Fue V quien me contó que al venir a mi casa se cruzaba un azufaifo que le recordaba a la China. Ella no sabía de mi historia con el fruto de ese árbol. De muy pequeña, antes de los 5 años, en el colegio de Figueres saltaba yo una tapia prohibida con otras niñas y nos colábamos en un pequeño huerto, rodeado de muros encalados que refractaban la luz del sol, deslumbrante. Allí había un azufaifo porque una vez nos dimos tal atracón de esos frutos rojos que al llegar a casa, la Bruja aprovechó para ensañarse. "¡Esto para que no vuelvas a comer azufaifas!", me dijo. Así conocí la palabra, tan árabe como acequia o aljofar. Aún recuerdo la luz del huerto y el olor y vagamente el sabor de aquella especie de cerezas gigantes, que nunca más había vuelto a comer (se ve que el mandato de la Bruja tuvo éxito) ni a ver. ¡Y tenía el árbol en mi misma calle! Lástima que el descubrimiento me llega justo antes de su muerte. En su política de entregar la ciudad al diablo (los constructores), como ya dije anteayer en Polis, este ayuntamiento permite perpetrar el asesinato del paisaje histórico.

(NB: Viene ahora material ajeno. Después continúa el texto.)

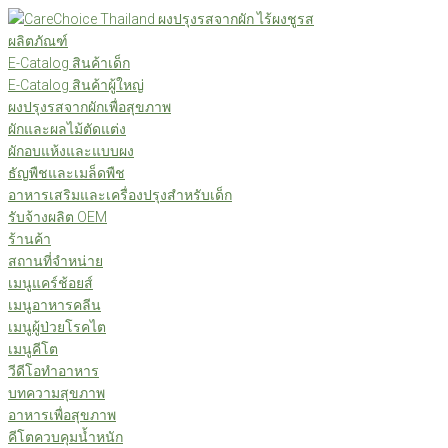
Skip
to
ผลิตภัณฑ์
content
E-Catalog สินค้าเด็ก
E-Catalog สินค้าผู้ใหญ่
ผงปรุงรสจากผักเพื่อสุขภาพ
ผักและผลไม้ตัดแต่ง
ผักอบแห้งและแบบผง
ธัญพืชและเมล็ดพืช
อาหารเสริมและเครื่องปรุงสำหรับเด็ก
รับจ้างผลิต OEM
ร้านค้า
สถานที่จำหน่าย
เมนูแคร์ช้อยส์
เมนูอาหารคลีน
เมนูผู้ป่วยโรคไต
เมนูคีโต
วีดีโอทำอาหาร
บทความสุขภาพ
อาหารเพื่อสุขภาพ
คีโตควบคุมน้ำหนัก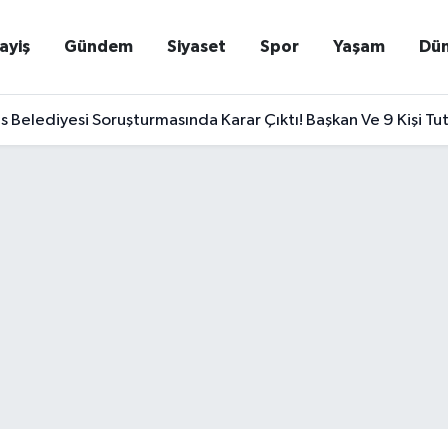
ayiş
Gündem
Siyaset
Spor
Yaşam
Dü
Belediyesi Soruşturmasında Karar Çıktı! Başkan Ve 9 Kişi Tu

Alrededor de mi casa están tirando todas las casitas viejas, todo rastro de lo que fue, para construir sólo fealdad y mediocridad sin identidad ninguna.
No me cansaré de repetirlo.
Mientras, he empezado a leer la biografía de Lacan escrita por Elisabeth Roudinesco, y aunque es muy prolija en lo puramente psicoanalítico, y a veces me aburre, otras veces sobresale el personaje, el Lacan joven, odiando tan saludablemente a su familia y la ideología que transpiraba, yendo a ver a Dalí, con su ropa siempre agradablemente extravagante, su extraña mezcla de arrogancia y charme y sus hallazgos, y me subyuga.